Trixie went up to the second-floor room, which, as Aunt Alice had pointed out, reasonably enough, would do very well for her now that she came home so seldom, and got into the brown velvet, did her face and her hair and slipped into the drawing-room just as the first guests were arriving.

The dinner party was really for their old friends, Margaret’s godparents and a sprinkling of aunts and uncles, none of whom would have enjoyed her birthday party but who would have been hurt if uninvited.

Trixie, between two elderly gentlemen, brothers of Aunt Alice, ate her dinner and made dinner-table conversation, something she did very nicely, so that they remarked upon her quiet charm to Aunt Alice later that evening.

‘Nice girl,’ said one of them. ‘Can’t think why she hasn’t been snapped up. Make a splendid wife.’

‘Very shy and withdrawn and engrossed in her nursing,’ Aunt Alice observed with a snap. ‘Of course, dear Margaret is quite different…’

Trixie was busy the next day; there were flowers to arrange, the telephone to answer and help to give to her aunt’s cook and housemaid, and later the bits and pieces to unpack and arrange from the caterers.

Margaret wandered in and out, unpacking her presents and leaving a trail of paper behind her, pleased with herself and everyone else. She had thanked Trixie for the silk scarf she had been given, asked in a casually friendly fashion about her work and wandered away again without waiting for a reply. Although they were cousins and brought up together and, for that matter, got on well, Margaret had always adopted a slightly condescending manner towards Trixie—the poor relation, presentable enough and a pleasant companion when there was no one else around, and now quite rightly earning her own living. From time to time Margaret took her out to lunch or to the cinema and went home feeling that she had done her duty and been kind to her cousin.

Dressed in the brown velvet, Trixie took a look at herself in the looking-glass inside the old-fashioned wardrobe. Her reflection didn’t please her. The dress was well made, nicely cut and fitted her person well, but there was nothing about it to attract a second glance. She wished that she had Margaret’s glorious fair hair, cascading around her pretty face in a riot of curls, but her own pale brown hair was fine and straight and long and she had always worn it in a chignon so that its beauty was quite hidden. She put a final dab of powder on her nose and went downstairs.

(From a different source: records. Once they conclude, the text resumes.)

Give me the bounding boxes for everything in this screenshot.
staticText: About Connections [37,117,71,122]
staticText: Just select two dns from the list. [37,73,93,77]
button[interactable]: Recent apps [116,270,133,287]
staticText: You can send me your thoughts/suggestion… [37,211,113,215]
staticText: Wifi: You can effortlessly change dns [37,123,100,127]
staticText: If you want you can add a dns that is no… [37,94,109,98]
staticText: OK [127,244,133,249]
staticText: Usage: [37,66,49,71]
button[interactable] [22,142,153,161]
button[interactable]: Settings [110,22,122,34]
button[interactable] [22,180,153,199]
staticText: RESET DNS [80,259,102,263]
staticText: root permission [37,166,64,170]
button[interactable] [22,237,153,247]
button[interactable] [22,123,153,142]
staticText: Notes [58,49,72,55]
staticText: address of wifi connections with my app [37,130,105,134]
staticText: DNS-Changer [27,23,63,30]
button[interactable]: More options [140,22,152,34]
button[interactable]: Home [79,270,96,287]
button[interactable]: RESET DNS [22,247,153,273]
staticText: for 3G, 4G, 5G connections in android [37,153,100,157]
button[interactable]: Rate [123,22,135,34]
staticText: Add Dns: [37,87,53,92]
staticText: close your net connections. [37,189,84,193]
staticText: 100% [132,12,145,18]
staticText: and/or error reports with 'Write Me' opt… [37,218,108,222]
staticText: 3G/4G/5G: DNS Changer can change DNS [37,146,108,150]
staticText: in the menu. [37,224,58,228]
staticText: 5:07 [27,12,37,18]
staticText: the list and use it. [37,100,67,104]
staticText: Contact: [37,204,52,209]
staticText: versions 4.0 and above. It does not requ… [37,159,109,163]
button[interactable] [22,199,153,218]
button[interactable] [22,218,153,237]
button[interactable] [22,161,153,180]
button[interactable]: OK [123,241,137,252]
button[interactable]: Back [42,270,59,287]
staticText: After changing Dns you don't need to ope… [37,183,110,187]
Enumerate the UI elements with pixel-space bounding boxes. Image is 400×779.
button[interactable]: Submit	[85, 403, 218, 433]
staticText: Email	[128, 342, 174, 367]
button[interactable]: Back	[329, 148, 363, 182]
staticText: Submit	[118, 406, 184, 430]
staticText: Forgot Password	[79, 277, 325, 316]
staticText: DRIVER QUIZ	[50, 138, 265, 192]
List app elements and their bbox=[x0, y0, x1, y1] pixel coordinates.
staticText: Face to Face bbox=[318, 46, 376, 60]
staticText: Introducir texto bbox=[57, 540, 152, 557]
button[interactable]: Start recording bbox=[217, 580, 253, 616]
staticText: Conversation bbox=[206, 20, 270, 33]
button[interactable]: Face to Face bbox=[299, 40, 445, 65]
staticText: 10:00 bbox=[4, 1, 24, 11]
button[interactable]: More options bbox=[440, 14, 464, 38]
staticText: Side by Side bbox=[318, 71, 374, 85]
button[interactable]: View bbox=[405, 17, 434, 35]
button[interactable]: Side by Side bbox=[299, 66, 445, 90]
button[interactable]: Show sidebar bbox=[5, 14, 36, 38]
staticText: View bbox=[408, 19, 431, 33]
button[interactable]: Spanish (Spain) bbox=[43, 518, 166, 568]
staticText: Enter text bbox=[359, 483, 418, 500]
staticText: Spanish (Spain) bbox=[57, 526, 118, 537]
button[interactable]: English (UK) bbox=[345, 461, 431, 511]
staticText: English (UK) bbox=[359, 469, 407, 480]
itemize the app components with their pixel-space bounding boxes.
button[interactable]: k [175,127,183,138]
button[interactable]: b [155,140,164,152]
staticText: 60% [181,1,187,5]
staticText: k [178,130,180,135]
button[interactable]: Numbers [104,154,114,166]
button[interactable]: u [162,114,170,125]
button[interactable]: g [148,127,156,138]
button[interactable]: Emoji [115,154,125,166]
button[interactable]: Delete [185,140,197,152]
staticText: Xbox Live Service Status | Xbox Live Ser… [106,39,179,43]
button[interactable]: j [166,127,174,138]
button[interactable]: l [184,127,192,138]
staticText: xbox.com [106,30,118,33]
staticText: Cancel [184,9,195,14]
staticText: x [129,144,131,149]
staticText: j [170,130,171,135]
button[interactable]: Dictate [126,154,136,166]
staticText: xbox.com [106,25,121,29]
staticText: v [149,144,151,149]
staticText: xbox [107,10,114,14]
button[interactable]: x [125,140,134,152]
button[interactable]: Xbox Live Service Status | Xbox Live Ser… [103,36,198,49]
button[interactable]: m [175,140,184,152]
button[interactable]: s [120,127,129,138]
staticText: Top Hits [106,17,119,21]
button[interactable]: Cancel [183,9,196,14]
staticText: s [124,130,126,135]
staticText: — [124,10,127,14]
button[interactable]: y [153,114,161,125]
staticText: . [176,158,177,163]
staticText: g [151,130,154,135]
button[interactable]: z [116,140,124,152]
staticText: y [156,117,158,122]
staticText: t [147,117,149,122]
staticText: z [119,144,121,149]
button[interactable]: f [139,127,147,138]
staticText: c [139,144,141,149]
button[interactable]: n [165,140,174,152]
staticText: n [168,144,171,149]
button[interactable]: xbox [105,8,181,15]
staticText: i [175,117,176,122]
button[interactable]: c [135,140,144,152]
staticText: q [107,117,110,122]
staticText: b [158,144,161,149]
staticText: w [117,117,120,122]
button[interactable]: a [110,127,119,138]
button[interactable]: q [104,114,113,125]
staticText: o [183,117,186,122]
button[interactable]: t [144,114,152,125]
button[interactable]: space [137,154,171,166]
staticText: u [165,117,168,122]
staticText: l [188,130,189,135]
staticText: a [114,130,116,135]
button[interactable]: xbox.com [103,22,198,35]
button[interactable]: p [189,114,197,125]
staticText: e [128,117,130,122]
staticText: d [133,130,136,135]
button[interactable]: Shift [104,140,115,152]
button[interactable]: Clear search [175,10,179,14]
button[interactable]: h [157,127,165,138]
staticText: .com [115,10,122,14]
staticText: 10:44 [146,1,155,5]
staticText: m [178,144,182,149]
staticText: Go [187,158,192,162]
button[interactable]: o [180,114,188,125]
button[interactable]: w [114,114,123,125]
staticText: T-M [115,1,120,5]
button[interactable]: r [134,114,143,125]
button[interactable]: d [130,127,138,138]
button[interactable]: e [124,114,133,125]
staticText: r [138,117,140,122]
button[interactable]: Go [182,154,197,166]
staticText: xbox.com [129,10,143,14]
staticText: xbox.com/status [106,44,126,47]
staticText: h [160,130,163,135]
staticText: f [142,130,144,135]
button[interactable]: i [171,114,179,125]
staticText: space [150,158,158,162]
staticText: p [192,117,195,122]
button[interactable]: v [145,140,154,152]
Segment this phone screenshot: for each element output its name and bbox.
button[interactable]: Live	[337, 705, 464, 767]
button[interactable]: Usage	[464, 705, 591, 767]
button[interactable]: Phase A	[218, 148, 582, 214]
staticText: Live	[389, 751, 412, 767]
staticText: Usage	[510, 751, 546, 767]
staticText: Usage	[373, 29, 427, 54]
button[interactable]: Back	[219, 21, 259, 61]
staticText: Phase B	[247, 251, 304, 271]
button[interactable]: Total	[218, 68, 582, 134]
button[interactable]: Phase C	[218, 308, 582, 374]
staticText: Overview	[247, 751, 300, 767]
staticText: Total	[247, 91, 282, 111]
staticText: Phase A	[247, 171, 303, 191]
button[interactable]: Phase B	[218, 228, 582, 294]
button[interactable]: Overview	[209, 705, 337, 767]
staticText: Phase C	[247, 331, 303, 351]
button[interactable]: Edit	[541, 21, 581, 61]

Margaret had any number of friends. The big drawing-room was soon crowded, and Trixie sipped sherry and went around greeting the people she knew, young men and women she had known since her school days, but the majority of those there were unknown to her, smart and noisy, ignoring the other guests.

Presently she came face to face with Margaret, who caught her by the arm. ‘Hello—isn’t this fun? I say, Mother’s just had a phone call from Colonel Vosper—he was invited to dinner yesterday and had to refuse, now he’s phoned to say he’ll come for half an hour just to wish me many happy returns. He’s bringing a stuffy professor with him—they’re going to some dinner or other! This isn’t quite their scene, is it?’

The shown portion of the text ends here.